◆ Prompt ◆
Search the entries for the word "Generated" and pull out each line that has it.

◆ Records for the exercise ◆
*-*-*

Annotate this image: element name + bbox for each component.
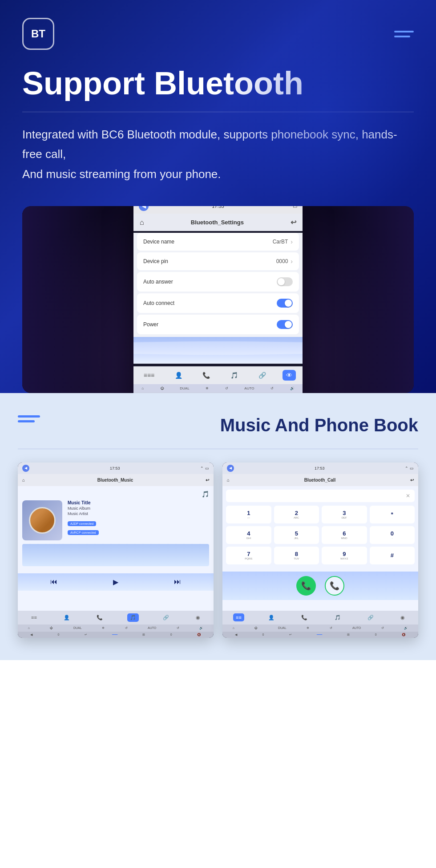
music-nav-link[interactable]: 🔗 xyxy=(160,613,172,622)
phone-home-icon[interactable]: ⌂ xyxy=(227,478,230,483)
dial-9[interactable]: 9WXYZ xyxy=(322,547,367,564)
phone-nav-eye[interactable]: ◉ xyxy=(398,613,408,622)
dial-hash[interactable]: # xyxy=(370,547,415,564)
ps-dual: DUAL xyxy=(278,626,287,629)
sys-vol[interactable]: 🔊 xyxy=(290,386,295,390)
sys-sync[interactable]: ↺ xyxy=(270,386,274,390)
ms2-slider[interactable]: ━━━ xyxy=(112,633,117,637)
music-content: 🎵 Music Title Music Album Music Artist A… xyxy=(18,486,214,611)
ms2-enter[interactable]: ↵ xyxy=(85,633,87,637)
phone-content: ✕ 1— 2ABC 3DEF * 4GHI 5JKL 6MNO 0· 7PQRS… xyxy=(222,486,418,611)
device-name-row[interactable]: Device name CarBT › xyxy=(137,233,299,251)
clear-btn[interactable]: ✕ xyxy=(406,493,410,499)
phone-nav-call[interactable]: 📞 xyxy=(299,613,310,622)
dial-8[interactable]: 8TUV xyxy=(274,547,319,564)
music-home-icon[interactable]: ⌂ xyxy=(22,478,25,483)
auto-connect-toggle[interactable] xyxy=(277,299,293,308)
screen-system-bar: ⌂ ⏻ DUAL ❄ ↺ AUTO ↺ 🔊 xyxy=(133,384,303,393)
nav-link-icon[interactable]: 🔗 xyxy=(255,370,270,381)
ps2-grid[interactable]: ⊞ xyxy=(347,633,350,637)
music-album: Music Album xyxy=(68,506,209,511)
ps2-enter[interactable]: ↵ xyxy=(289,633,292,637)
music-player: 🎵 Music Title Music Album Music Artist A… xyxy=(18,486,214,573)
car-dash-right xyxy=(334,206,414,393)
ps-home[interactable]: ⌂ xyxy=(233,626,234,629)
ms-vol[interactable]: 🔊 xyxy=(199,626,203,630)
dial-0[interactable]: 0· xyxy=(370,526,415,544)
sys-loop[interactable]: ↺ xyxy=(225,386,228,390)
ps-power[interactable]: ⏻ xyxy=(254,626,258,629)
dial-7[interactable]: 7PQRS xyxy=(226,547,271,564)
wave-decoration xyxy=(133,337,303,364)
music-back-btn[interactable]: ◀ xyxy=(22,465,29,472)
nav-music-icon[interactable]: 🎵 xyxy=(227,370,242,381)
music-nav-eye[interactable]: ◉ xyxy=(193,613,203,622)
phone-nav-link[interactable]: 🔗 xyxy=(365,613,376,622)
nav-eye-icon[interactable]: 👁 xyxy=(283,370,296,381)
prev-btn[interactable]: ⏮ xyxy=(50,578,57,586)
play-btn[interactable]: ▶ xyxy=(113,578,118,586)
ms-home[interactable]: ⌂ xyxy=(28,626,30,629)
hero-section: BT Support Bluetooth Integrated with BC6… xyxy=(0,0,436,393)
ps2-slider[interactable]: ━━━ xyxy=(317,633,322,637)
ms-loop[interactable]: ↺ xyxy=(125,626,128,630)
ms2-back[interactable]: ◀ xyxy=(30,633,32,637)
ms2-zero: 0 xyxy=(57,633,59,636)
sys-home[interactable]: ⌂ xyxy=(141,386,144,390)
dial-grid: 1— 2ABC 3DEF * 4GHI 5JKL 6MNO 0· 7PQRS 8… xyxy=(226,506,415,564)
phone-nav-contacts[interactable]: 👤 xyxy=(266,613,277,622)
call-cancel-button[interactable]: 📞 xyxy=(325,576,344,596)
car-mockup: ◀ 17:53 ⌃ ▭ ⌂ Bluetooth_Settings ↩ Devic… xyxy=(22,206,414,393)
ms-power[interactable]: ⏻ xyxy=(50,626,53,629)
music-back-arrow[interactable]: ↩ xyxy=(206,478,209,483)
dial-6[interactable]: 6MNO xyxy=(322,526,367,544)
music-nav-music[interactable]: 🎵 xyxy=(127,613,139,622)
call-button[interactable]: 📞 xyxy=(296,576,316,596)
device-name-label: Device name xyxy=(143,239,174,245)
ms2-grid[interactable]: ⊞ xyxy=(142,633,145,637)
menu-icon[interactable] xyxy=(394,31,414,37)
phone-nav-menu[interactable]: ≡≡ xyxy=(233,613,244,621)
phone-back-btn[interactable]: ◀ xyxy=(227,465,234,472)
dial-input[interactable]: ✕ xyxy=(226,490,415,502)
dial-2[interactable]: 2ABC xyxy=(274,506,319,523)
dial-1[interactable]: 1— xyxy=(226,506,271,523)
auto-answer-toggle[interactable] xyxy=(277,277,293,286)
next-btn[interactable]: ⏭ xyxy=(174,578,181,586)
auto-answer-row[interactable]: Auto answer xyxy=(137,272,299,292)
dial-4[interactable]: 4GHI xyxy=(226,526,271,544)
phone-back-arrow[interactable]: ↩ xyxy=(410,478,414,483)
dial-star[interactable]: * xyxy=(370,506,415,523)
music-art-area: Music Title Music Album Music Artist A2D… xyxy=(22,500,209,540)
music-disc xyxy=(29,507,56,534)
ms-sync[interactable]: ↺ xyxy=(177,626,179,630)
back-arrow-icon[interactable]: ↩ xyxy=(291,218,296,227)
hero-divider xyxy=(22,112,414,112)
ps-vol[interactable]: 🔊 xyxy=(404,626,408,630)
nav-call-icon[interactable]: 📞 xyxy=(199,370,214,381)
dial-5[interactable]: 5JKL xyxy=(274,526,319,544)
power-toggle[interactable] xyxy=(277,320,293,329)
ps-loop[interactable]: ↺ xyxy=(330,626,332,630)
ps2-back[interactable]: ◀ xyxy=(235,633,237,637)
music-note-icon: 🎵 xyxy=(202,491,209,498)
phone-nav-music[interactable]: 🎵 xyxy=(332,613,343,622)
screen-back-button[interactable]: ◀ xyxy=(139,206,149,211)
music-nav-call[interactable]: 📞 xyxy=(94,613,105,622)
home-icon[interactable]: ⌂ xyxy=(140,219,144,227)
ps2-mute[interactable]: 🔇 xyxy=(402,633,406,637)
music-title: Music Title xyxy=(68,500,209,505)
car-dash-left xyxy=(22,206,102,393)
power-row[interactable]: Power xyxy=(137,315,299,334)
dial-3[interactable]: 3DEF xyxy=(322,506,367,523)
nav-menu-icon[interactable]: ≡≡≡ xyxy=(140,370,158,381)
ps-sync[interactable]: ↺ xyxy=(381,626,384,630)
device-pin-row[interactable]: Device pin 0000 › xyxy=(137,252,299,270)
music-nav-contacts[interactable]: 👤 xyxy=(61,613,73,622)
ms2-mute[interactable]: 🔇 xyxy=(197,633,201,637)
auto-connect-row[interactable]: Auto connect xyxy=(137,293,299,313)
music-nav-menu[interactable]: ≡≡ xyxy=(28,613,40,621)
section-menu-icon[interactable] xyxy=(18,415,40,422)
sys-power[interactable]: ⏻ xyxy=(160,386,164,390)
nav-contacts-icon[interactable]: 👤 xyxy=(171,370,186,381)
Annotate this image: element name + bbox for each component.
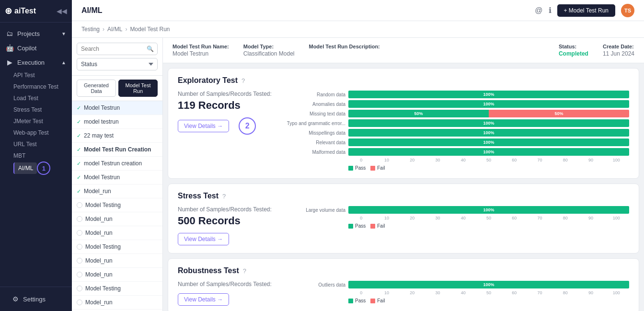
- list-item[interactable]: ✓model testrun: [72, 115, 162, 129]
- list-item[interactable]: Model_run: [72, 296, 162, 310]
- axis-label: 30: [425, 158, 450, 162]
- breadcrumb: Testing › AI/ML › Model Test Run: [72, 21, 644, 38]
- chart-label: Malformed data: [283, 150, 345, 155]
- help-icon[interactable]: ?: [222, 193, 226, 200]
- sidebar-item-jmeter-test[interactable]: JMeter Test: [13, 115, 72, 127]
- test-content: Number of Samples/Records Tested: 119 Re…: [178, 91, 629, 171]
- circle-icon: [77, 244, 82, 250]
- info-desc-label: Model Test Run Description:: [309, 44, 544, 49]
- axis-label: 50: [476, 158, 501, 162]
- test-title: Stress Test: [178, 192, 218, 200]
- list-item[interactable]: Model Testing: [72, 282, 162, 296]
- list-item[interactable]: ✓22 may test: [72, 129, 162, 143]
- sidebar-logo: ⊛ aiTest ◀◀: [0, 0, 72, 23]
- sidebar-item-webapp-test[interactable]: Web-app Test: [13, 127, 72, 138]
- list-item[interactable]: Model_run: [72, 226, 162, 240]
- list-item[interactable]: Model_run: [72, 212, 162, 226]
- at-icon[interactable]: @: [535, 6, 542, 15]
- model-info-bar: Model Test Run Name: Model Testrun Model…: [163, 38, 644, 63]
- list-item[interactable]: Model Testing: [72, 198, 162, 212]
- sidebar-item-url-test[interactable]: URL Test: [13, 138, 72, 150]
- info-name-value: Model Testrun: [172, 50, 229, 57]
- generated-data-tab[interactable]: Generated Data: [77, 80, 116, 97]
- help-icon[interactable]: ?: [243, 267, 246, 275]
- axis-label: 10: [374, 158, 399, 162]
- sidebar-circle-badge: 1: [37, 161, 50, 175]
- info-status-label: Status:: [559, 44, 588, 49]
- circle-icon: [77, 258, 82, 264]
- view-details-button[interactable]: View Details →: [178, 293, 229, 306]
- view-details-button[interactable]: View Details →: [178, 233, 229, 245]
- list-item-text: model testrun: [84, 118, 158, 125]
- tab-buttons: Generated Data Model Test Run: [72, 76, 162, 101]
- axis-label: 50: [476, 216, 501, 220]
- axis-label: 70: [527, 216, 552, 220]
- sidebar-item-copilot[interactable]: 🤖 Copilot: [0, 41, 72, 55]
- view-details-button[interactable]: View Details →: [178, 120, 229, 132]
- logo-text: ⊛ aiTest: [5, 6, 36, 16]
- status-select[interactable]: Status: [77, 58, 158, 70]
- left-panel: 🔍 Status Generated Data Model Test Run ✓…: [72, 38, 163, 311]
- axis-label: 80: [552, 216, 578, 220]
- chart-bar-container: 50% 50%: [348, 110, 629, 117]
- sidebar-item-settings[interactable]: ⚙ Settings: [6, 292, 66, 306]
- list-item[interactable]: ✓model Testrun creation: [72, 157, 162, 171]
- sidebar-item-aiml[interactable]: AI/ML: [13, 162, 37, 174]
- help-icon[interactable]: ?: [242, 77, 245, 84]
- info-name-label: Model Test Run Name:: [172, 44, 229, 49]
- list-item[interactable]: ✓Model_run: [72, 184, 162, 198]
- chart-label: Relevant data: [283, 140, 345, 145]
- test-title: Robustness Test: [178, 266, 239, 275]
- fail-dot: [370, 166, 375, 171]
- fail-dot: [370, 299, 375, 303]
- chart-bar-container: 100%: [348, 91, 629, 98]
- check-icon: ✓: [77, 147, 81, 153]
- info-type-value: Classification Model: [243, 50, 295, 57]
- content-area: 🔍 Status Generated Data Model Test Run ✓…: [72, 38, 644, 311]
- sidebar-sub-execution: API Test Performance Test Load Test Stre…: [0, 69, 72, 175]
- chart-row: Outliers data 100%: [283, 281, 629, 288]
- list-item[interactable]: ✓Model Test Run Creation: [72, 143, 162, 157]
- circle-icon: [77, 272, 82, 277]
- sidebar: ⊛ aiTest ◀◀ 🗂 Projects ▼ 🤖 Copilot ▶ Exe…: [0, 0, 72, 311]
- info-icon[interactable]: ℹ: [549, 6, 552, 15]
- test-left: Number of Samples/Records Tested: 500 Re…: [178, 206, 274, 245]
- list-item[interactable]: Model_run: [72, 254, 162, 268]
- list-item[interactable]: Model Testing: [72, 240, 162, 254]
- sidebar-item-execution[interactable]: ▶ Execution ▲: [0, 55, 72, 69]
- bar-pass: 100%: [348, 91, 629, 98]
- test-section-exploratory: Exploratory Test ? Number of Samples/Rec…: [168, 68, 639, 179]
- sidebar-item-performance-test[interactable]: Performance Test: [13, 81, 72, 92]
- bar-pass: 100%: [348, 119, 629, 127]
- list-item[interactable]: ✓Model Testrun: [72, 171, 162, 184]
- search-input[interactable]: [77, 43, 158, 55]
- axis-label: 100: [604, 216, 629, 220]
- bar-pass: 100%: [348, 100, 629, 108]
- chevron-up-icon: ▲: [61, 60, 66, 65]
- list-item[interactable]: Model_run: [72, 268, 162, 282]
- sidebar-item-mbt[interactable]: MBT: [13, 150, 72, 161]
- axis-label: 70: [527, 158, 552, 162]
- list-item-text: Model Testing: [85, 285, 158, 292]
- model-test-run-tab[interactable]: Model Test Run: [118, 80, 158, 97]
- sidebar-collapse-icon[interactable]: ◀◀: [57, 7, 67, 15]
- info-field-date: Create Date: 11 Jun 2024: [603, 44, 634, 57]
- sidebar-item-api-test[interactable]: API Test: [13, 69, 72, 81]
- bar-pass: 100%: [348, 148, 629, 156]
- search-wrapper: 🔍: [77, 43, 158, 55]
- chart-bar-container: 100%: [348, 129, 629, 137]
- sidebar-item-projects[interactable]: 🗂 Projects ▼: [0, 26, 72, 41]
- chart-label: Misspellings data: [283, 130, 345, 136]
- chart-label: Large volume data: [283, 207, 345, 213]
- breadcrumb-aiml[interactable]: AI/ML: [107, 26, 122, 33]
- chart-row: Relevant data 100%: [283, 138, 629, 146]
- new-model-test-run-button[interactable]: + Model Test Run: [557, 4, 616, 17]
- sidebar-item-load-test[interactable]: Load Test: [13, 92, 72, 104]
- list-item[interactable]: ✓Model Testrun: [72, 101, 162, 115]
- breadcrumb-testing[interactable]: Testing: [81, 26, 100, 33]
- sidebar-item-stress-test[interactable]: Stress Test: [13, 104, 72, 115]
- axis-label: 40: [450, 158, 476, 162]
- bar-pass: 50%: [348, 110, 489, 117]
- axis-label: 60: [502, 158, 527, 162]
- axis-label: 90: [578, 158, 603, 162]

*-*-*

◆ Your response ◆
- generated-data-tab[interactable]: Generated Data: [77, 80, 116, 97]
- tab-buttons: Generated Data Model Test Run: [72, 76, 162, 101]
- left-panel: 🔍 Status Generated Data Model Test Run ✓…: [72, 38, 163, 311]
- content-area: 🔍 Status Generated Data Model Test Run ✓…: [72, 38, 644, 311]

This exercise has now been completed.